TASK DESCRIPTION: Please set down each entry exactly, omitting any picture it holds.

DATA PROVIDED:
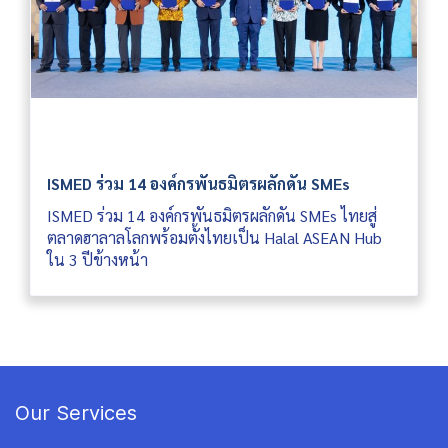
ISMED ร่วม 14 องค์กรพันธมิตรผลักดัน SMEs
ISMED ร่วม 14 องค์กรพันธมิตรผลักดัน SMEs ไทยสู่
ตลาดฮาลาลโลกพร้อมตั้งไทยเป็น Halal ASEAN Hub
ใน 3 ปีข้างหน้า
Our Services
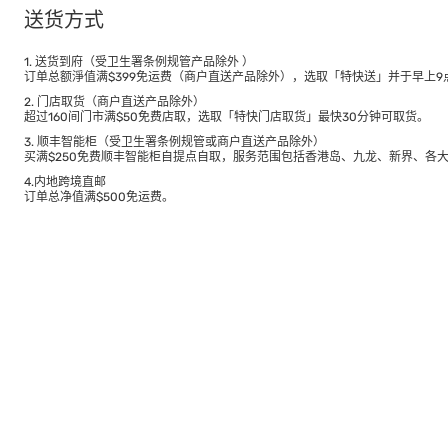
送货方式
1. 送货到府（受卫生署条例规管产品除外 ）
订单总额淨值满$399免运费（商户直送产品除外），选取「特快送」并于早上9点
2. 门店取货（商户直送产品除外）
超过160间门市满$50免费店取，选取「特快门店取货」最快30分钟可取货。
3. 顺丰智能柜（受卫生署条例规管或商户直送产品除外）
买满$250免费顺丰智能柜自提点自取，服务范围包括香港岛、九龙、新界、各
4.内地跨境直邮
订单总净值满$500免运费。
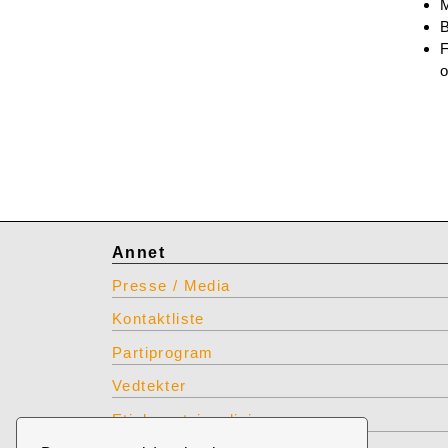
B
F
Annet
Presse / Media
Kontaktliste
Partiprogram
Vedtekter
Etiske retningslinjer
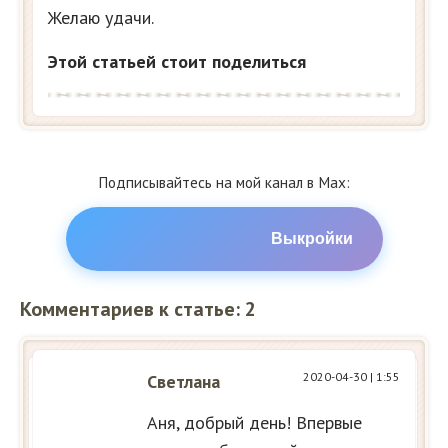
Желаю удачи.
Этой статьей стоит поделиться
Подписывайтесь на мой канал в Max:
Выкройки
Комментариев к статье: 2
2020-04-30
| 1:55
Светлана
Аня, добрый день! Впервые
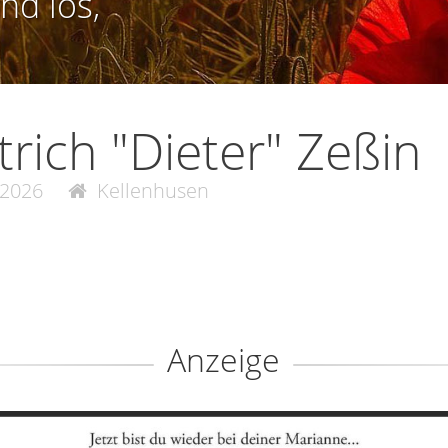
nd los,
trich "Dieter" Zeßin
.2026
Kellenhusen
Anzeige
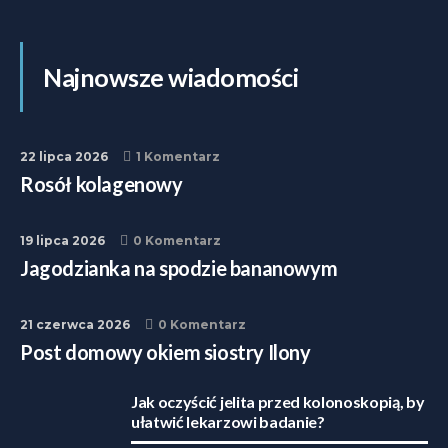
Najnowsze wiadomości
22 lipca 2026
1 Komentarz
Rosół kolagenowy
19 lipca 2026
0 Komentarz
Jagodzianka na spodzie bananowym
21 czerwca 2026
0 Komentarz
Post domowy okiem siostry Ilony
Jak oczyścić jelita przed kolonoskopią, by
ułatwić lekarzowi badanie?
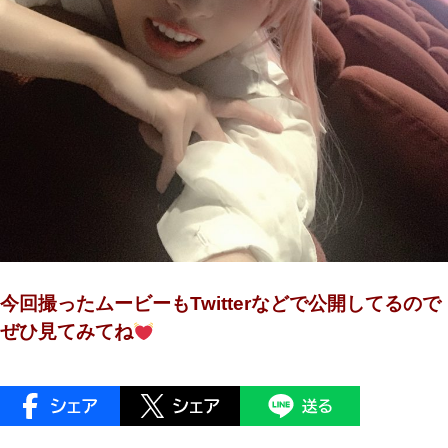
今回撮ったムービーもTwitterなどで公開してるので
ぜひ見てみてね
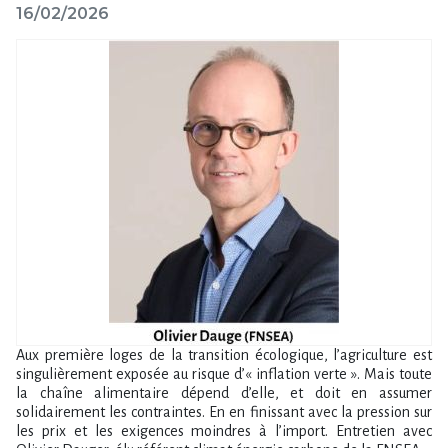
16/02/2026
Aux première loges de la transition écologique, l’agriculture est
singulièrement exposée au risque d’« inflation verte ». Mais toute
la chaîne alimentaire dépend d’elle, et doit en assumer
solidairement les contraintes. En en finissant avec la pression sur
les prix et les exigences moindres à l’import. Entretien avec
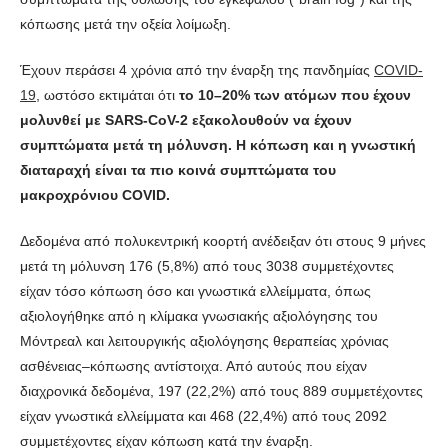
κόπωσης μετά την οξεία λοίμωξη.
Έχουν περάσει 4 χρόνια από την έναρξη της πανδημίας
COVID-
19
, ωστόσο εκτιμάται ότι
το 10–20% των ατόμων που έχουν
μολυνθεί με SARS-CoV-2 εξακολουθούν να έχουν
συμπτώματα μετά τη μόλυνση. Η κόπωση και η γνωστική
διαταραχή είναι τα πιο κοινά συμπτώματα του
μακροχρόνιου COVID.
Δεδομένα από πολυκεντρική κοορτή ανέδειξαν ότι στους 9 μήνες
μετά τη μόλυνση 176 (5,8%) από τους 3038 συμμετέχοντες
είχαν τόσο κόπωση όσο και γνωστικά ελλείμματα, όπως
αξιολογήθηκε από η κλίμακα γνωσιακής αξιολόγησης του
Μόντρεαλ και λειτουργικής αξιολόγησης θεραπείας χρόνιας
ασθένειας–κόπωσης αντίστοιχα. Από αυτούς που είχαν
διαχρονικά δεδομένα, 197 (22,2%) από τους 889 συμμετέχοντες
είχαν γνωστικά ελλείμματα και 468 (22,4%) από τους 2092
συμμετέχοντες είχαν κόπωση κατά την έναρξη.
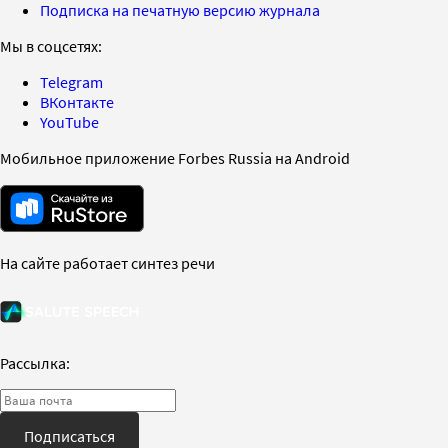
Подписка на печатную версию журнала
Мы в соцсетях:
Telegram
ВКонтакте
YouTube
Мобильное приложение Forbes Russia на Android
На сайте работает синтез речи
Рассылка:
Подписаться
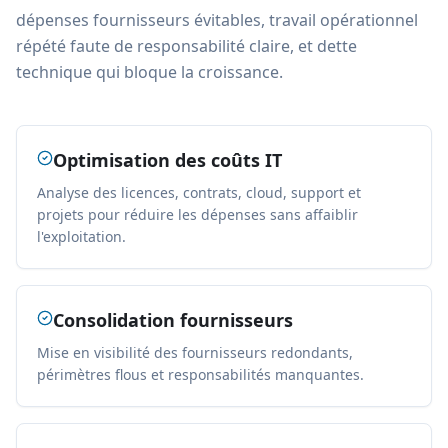
dépenses fournisseurs évitables, travail opérationnel
répété faute de responsabilité claire, et dette
technique qui bloque la croissance.
Optimisation des coûts IT
Analyse des licences, contrats, cloud, support et
projets pour réduire les dépenses sans affaiblir
l'exploitation.
Consolidation fournisseurs
Mise en visibilité des fournisseurs redondants,
périmètres flous et responsabilités manquantes.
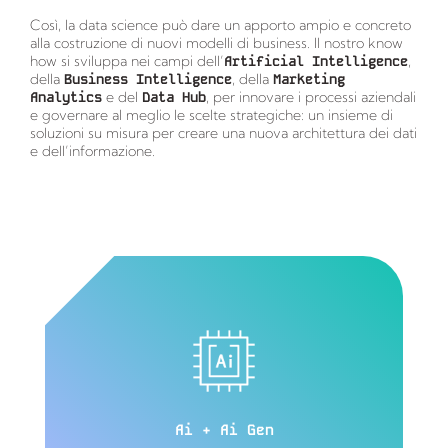
Così, la data science può dare un apporto ampio e concreto
alla costruzione di nuovi modelli di business. Il nostro know
how si sviluppa nei campi dell’
Artificial Intelligence
,
della
Business Intelligence
, della
Marketing
Analytics
e del
Data Hub
, per innovare i processi aziendali
e governare al meglio le scelte strategiche: un insieme di
soluzioni su misura per creare una nuova architettura dei dati
e dell’informazione.
Ai + Ai Gen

EXERCISE RESULT:
ISMED ร่วม 14 องค์กรพันธมิตรผลักดัน SMEs
ISMED ร่วม 14 องค์กรพันธมิตรผลักดัน SMEs ไทยสู่
ตลาดฮาลาลโลกพร้อมตั้งไทยเป็น Halal ASEAN Hub
ใน 3 ปีข้างหน้า
Our Services
送货方式
1. 送货到府（受卫生署条例规管产品除外 ）
订单总额淨值满$399免运费（商户直送产品除外），选取「特快送」并于早上9点
2. 门店取货（商户直送产品除外）
超过160间门市满$50免费店取，选取「特快门店取货」最快30分钟可取货。
3. 顺丰智能柜（受卫生署条例规管或商户直送产品除外）
买满$250免费顺丰智能柜自提点自取，服务范围包括香港岛、九龙、新界、各
4.内地跨境直邮
订单总净值满$500免运费。
B
F
Annet
Presse / Media
Kontaktliste
Partiprogram
Vedtekter
Etiske retningslinjer
Желаю удачи.
Этой статьей стоит поделиться
Подписывайтесь на мой канал в Max:
Выкройки
Комментариев к статье: 2
2020-04-30
| 1:55
Светлана
Аня, добрый день! Впервые
nd los,
trich "Dieter" Zeßin
.2026
Kellenhusen
Anzeige
Najnowsze wiadomości
22 lipca 2026
1 Komentarz
Rosół kolagenowy
19 lipca 2026
0 Komentarz
Jagodzianka na spodzie bananowym
21 czerwca 2026
0 Komentarz
Post domowy okiem siostry Ilony
Jak oczyścić jelita przed kolonoskopią, by
ułatwić lekarzowi badanie?
今回撮ったムービーもTwitterなどで公開してるので
ぜひ見てみてね
16/02/2026
Aux première loges de la transition écologique, l’agriculture est
singulièrement exposée au risque d’« inflation verte ». Mais toute
la chaîne alimentaire dépend d’elle, et doit en assumer
solidairement les contraintes. En en finissant avec la pression sur
les prix et les exigences moindres à l’import. Entretien avec
κόπωσης μετά την οξεία λοίμωξη.
Έχουν περάσει 4 χρόνια από την έναρξη της πανδημίας
COVID-
19
, ωστόσο εκτιμάται ότι
το 10–20% των ατόμων που έχουν
μολυνθεί με SARS-CoV-2 εξακολουθούν να έχουν
συμπτώματα μετά τη μόλυνση. Η κόπωση και η γνωστική
διαταραχή είναι τα πιο κοινά συμπτώματα του
μακροχρόνιου COVID.
Δεδομένα από πολυκεντρική κοορτή ανέδειξαν ότι στους 9 μήνες
μετά τη μόλυνση 176 (5,8%) από τους 3038 συμμετέχοντες
είχαν τόσο κόπωση όσο και γνωστικά ελλείμματα, όπως
αξιολογήθηκε από η κλίμακα γνωσιακής αξιολόγησης του
Μόντρεαλ και λειτουργικής αξιολόγησης θεραπείας χρόνιας
ασθένειας–κόπωσης αντίστοιχα. Από αυτούς που είχαν
διαχρονικά δεδομένα, 197 (22,2%) από τους 889 συμμετέχοντες
είχαν γνωστικά ελλείμματα και 468 (22,4%) από τους 2092
συμμετέχοντες είχαν κόπωση κατά την έναρξη.
Подписка на печатную версию журнала
Мы в соцсетях:
Telegram
ВКонтакте
YouTube
Мобильное приложение Forbes Russia на Android
На сайте работает синтез речи
Рассылка:
Подписаться
dépenses fournisseurs évitables, travail opérationnel
répété faute de responsabilité claire, et dette
technique qui bloque la croissance.
Optimisation des coûts IT
Analyse des licences, contrats, cloud, support et
projets pour réduire les dépenses sans affaiblir
l'exploitation.
Consolidation fournisseurs
Mise en visibilité des fournisseurs redondants,
périmètres flous et responsabilités manquantes.
Così, la data science può dare un apporto ampio e concreto
alla costruzione di nuovi modelli di business. Il nostro know
how si sviluppa nei campi dell’
Artificial Intelligence
,
della
Business Intelligence
, della
Marketing
Analytics
e del
Data Hub
, per innovare i processi aziendali
e governare al meglio le scelte strategiche: un insieme di
soluzioni su misura per creare una nuova architettura dei dati
e dell’informazione.
Ai + Ai Gen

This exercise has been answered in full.